-- Data for this exercise follows --

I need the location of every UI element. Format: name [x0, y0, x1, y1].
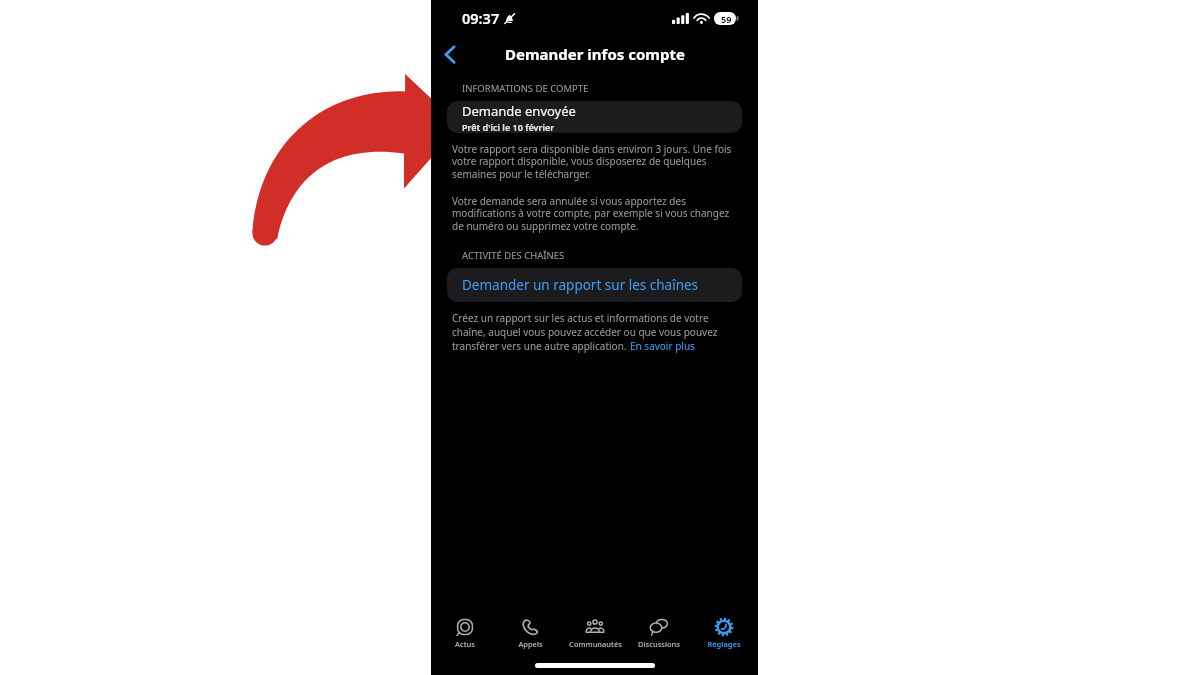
button[interactable]: Appels — [499, 615, 561, 651]
staticText: 59 — [721, 13, 732, 25]
staticText: ACTIVITÉ DES CHAÎNES — [462, 249, 565, 262]
button[interactable]: Réglages — [693, 615, 755, 651]
button[interactable]: Demander un rapport sur les chaînes — [447, 268, 742, 302]
staticText: Votre rapport sera disponible dans envir… — [452, 142, 732, 181]
staticText: transférer vers une autre application. — [452, 339, 630, 353]
button[interactable]: Demande envoyée — [447, 101, 742, 133]
button[interactable]: Discussions — [628, 615, 690, 651]
staticText: Votre demande sera annulée si vous appor… — [452, 194, 732, 233]
staticText: Communautés — [569, 639, 622, 649]
button[interactable]: Actus — [434, 615, 496, 651]
staticText: Réglages — [707, 639, 741, 649]
button[interactable]: En savoir plus — [630, 339, 695, 353]
staticText: Demande envoyée — [462, 102, 576, 120]
staticText: 09:37 — [462, 8, 500, 28]
staticText: Demander infos compte — [505, 44, 685, 64]
staticText: Prêt d'ici le 10 février — [462, 121, 555, 133]
staticText: Actus — [455, 639, 475, 649]
staticText: Créez un rapport sur les actus et inform… — [452, 311, 709, 325]
button[interactable]: Back — [431, 36, 467, 72]
staticText: chaîne, auquel vous pouvez accéder ou qu… — [452, 325, 718, 339]
staticText: Appels — [518, 639, 543, 649]
staticText: En savoir plus — [630, 339, 695, 353]
button[interactable]: Communautés — [564, 615, 626, 651]
staticText: Demander un rapport sur les chaînes — [462, 276, 699, 294]
staticText: Discussions — [638, 639, 680, 649]
staticText: INFORMATIONS DE COMPTE — [462, 82, 589, 95]
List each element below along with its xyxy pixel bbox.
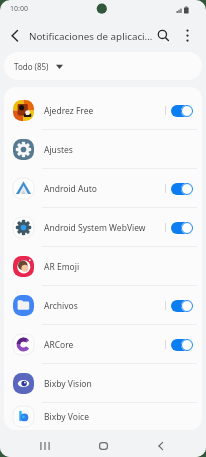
staticText: Android System WebView [44, 222, 165, 234]
button[interactable] [171, 183, 193, 195]
button[interactable] [83, 430, 123, 457]
button[interactable] [171, 300, 193, 312]
staticText: Todo (85) [14, 61, 49, 72]
button[interactable]: Ajedrez Free [4, 91, 202, 130]
staticText: Notificaciones de aplicaci... [29, 30, 154, 43]
staticText: ARCore [44, 339, 165, 351]
button[interactable] [171, 222, 193, 234]
button[interactable]: ARCore [4, 325, 202, 364]
button[interactable]: AR Emoji [4, 247, 202, 286]
button[interactable] [171, 105, 193, 117]
button[interactable]: Todo (85) [4, 52, 202, 80]
button[interactable]: Android System WebView [4, 208, 202, 247]
button[interactable] [25, 430, 65, 457]
staticText: Ajustes [44, 144, 193, 156]
staticText: Bixby Vision [44, 378, 193, 390]
staticText: 10:00 [10, 4, 28, 14]
button[interactable] [171, 339, 193, 351]
staticText: AR Emoji [44, 261, 193, 273]
staticText: Bixby Voice [44, 411, 193, 423]
staticText: Ajedrez Free [44, 105, 165, 117]
button[interactable] [155, 27, 172, 44]
button[interactable] [180, 27, 196, 45]
button[interactable]: Android Auto [4, 169, 202, 208]
button[interactable]: Ajustes [4, 130, 202, 169]
staticText: Archivos [44, 300, 165, 312]
button[interactable]: Bixby Vision [4, 364, 202, 403]
button[interactable]: Bixby Voice [4, 403, 202, 430]
button[interactable] [141, 430, 181, 457]
button[interactable]: Archivos [4, 286, 202, 325]
staticText: Android Auto [44, 183, 165, 195]
button[interactable] [6, 28, 24, 44]
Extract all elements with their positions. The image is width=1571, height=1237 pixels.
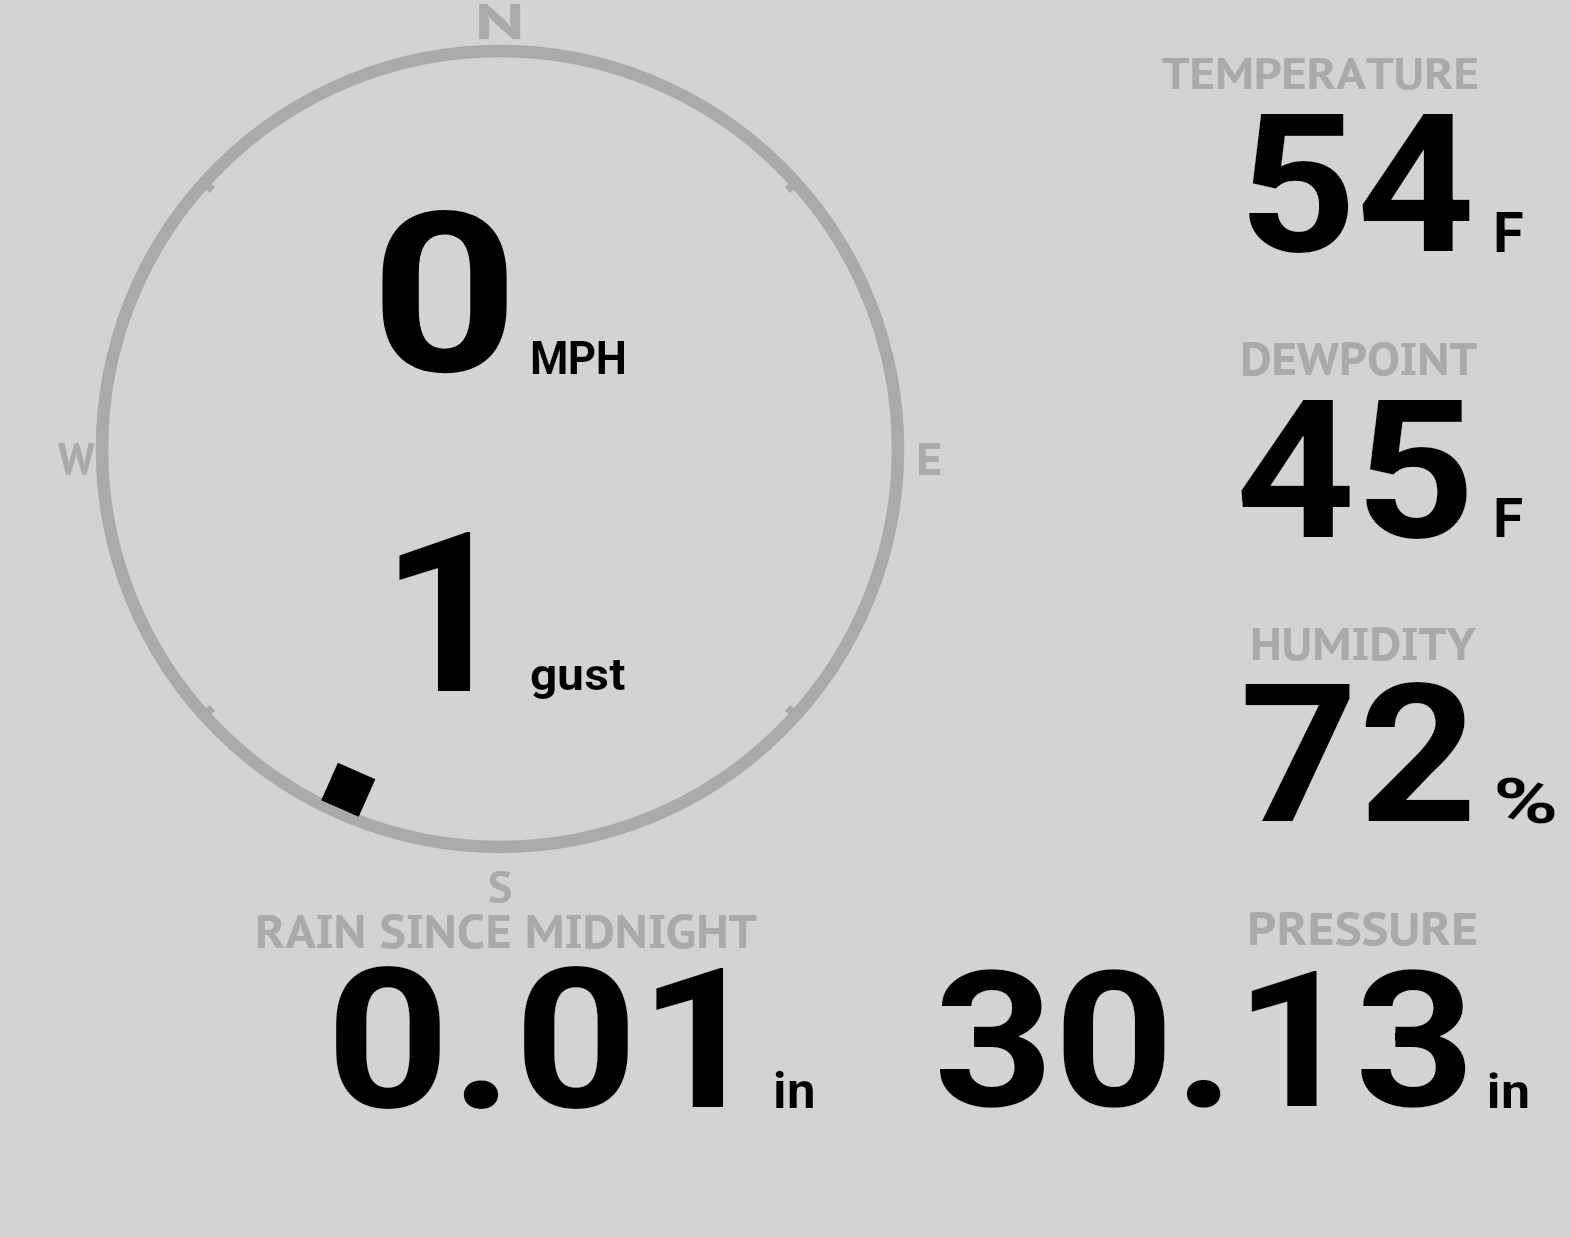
button[interactable]: Wind 0 MPH, gusting 1, from south-southw…	[96, 45, 908, 857]
button[interactable]: Humidity 72 percent	[1000, 600, 1560, 855]
button[interactable]: Rain since midnight 0.01 in	[240, 900, 840, 1125]
button[interactable]: Dewpoint 45 F	[1000, 315, 1560, 570]
button[interactable]: Temperature 54 F	[1000, 30, 1560, 285]
button[interactable]: Pressure 30.13 in	[920, 900, 1540, 1125]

-- Data for this exercise concluded --

### Work instructions:
Tally the lines of the listing in which the string "with" appears, and state the tally alone.

### Completed task:
2